The past 10 years have seen tremendous progress in the field of immunotherapy, particularly in the area of T-cell therapies. This approach is exemplified by engineered T-cells bearing an artificial Chimeric Antigen Receptor (CAR) that recognizes a specific protein expressed on the surface of tumor cells leading to rapid activation and tumor cell killing. While clinical success has been achieved in a small number of tumor types, the repertoire of surface proteins available for targeting with this technology is limited, severely restricting the development of CAR-T cells for multiple tumor types.

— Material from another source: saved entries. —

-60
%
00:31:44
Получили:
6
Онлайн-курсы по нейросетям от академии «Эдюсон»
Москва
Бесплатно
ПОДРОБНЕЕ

In addition, the surface proteins targeted to date are also expressed on normal cells, resulting in CAR-T-mediated killing of non-cancerous cells and potentially life threatening side effects related to the magnitude of the ensuing immune response.

To address the scope and selectivity issues of CAR-T, Athenex is developing T-Cell Receptor Engineered T-Cell (TCR-T) based approaches. A TCR’s ability to selectively recognize target cells comes from its unique capacity to recognize “antigens” on the surface of cells. These antigens can be selective identifiers of malignant cells and a growing number of tumor associated antigens are being identified, enabling the engineering of a potent and selective TCR-T directed response against cancer.

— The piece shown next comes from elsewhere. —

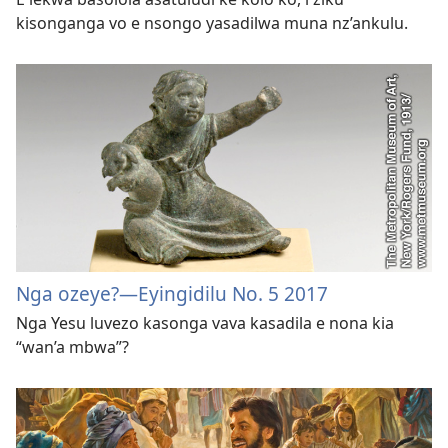
kisonganga vo e nsongo yasadilwa muna nz’ankulu.
Nga ozeye?—Eyingidilu No. 5 2017
Nga Yesu luvezo kasonga vava kasadila e nona kia
“wan’a mbwa”?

Athenex has established a joint venture with Xiangxue Life Sciences, a wholly-owned subsidiary of Guangzhou Xiangxue Pharmaceutical Co., Ltd., to develop cell-based therapies that take advantage of the unique attributes of TCR mediated target recognition. Central to this platform is the ability to first identify endogenous TCRs with specificity for a defined tumor antigen and to then enhance the affinity of the TCR to optimize tumor recognition and killing. These High Affinity TCRs can be incorporated into a patient’s own T-cells converting the cells into a potent anti-cancer therapy. Using this technology, we believe the platform has generated engineered T-cells with higher binding affinity, specificity for intended target cells, expression level of the TCR and persistence in patients’ circulation during therapy. Preliminary studies have shown positive clinical signals.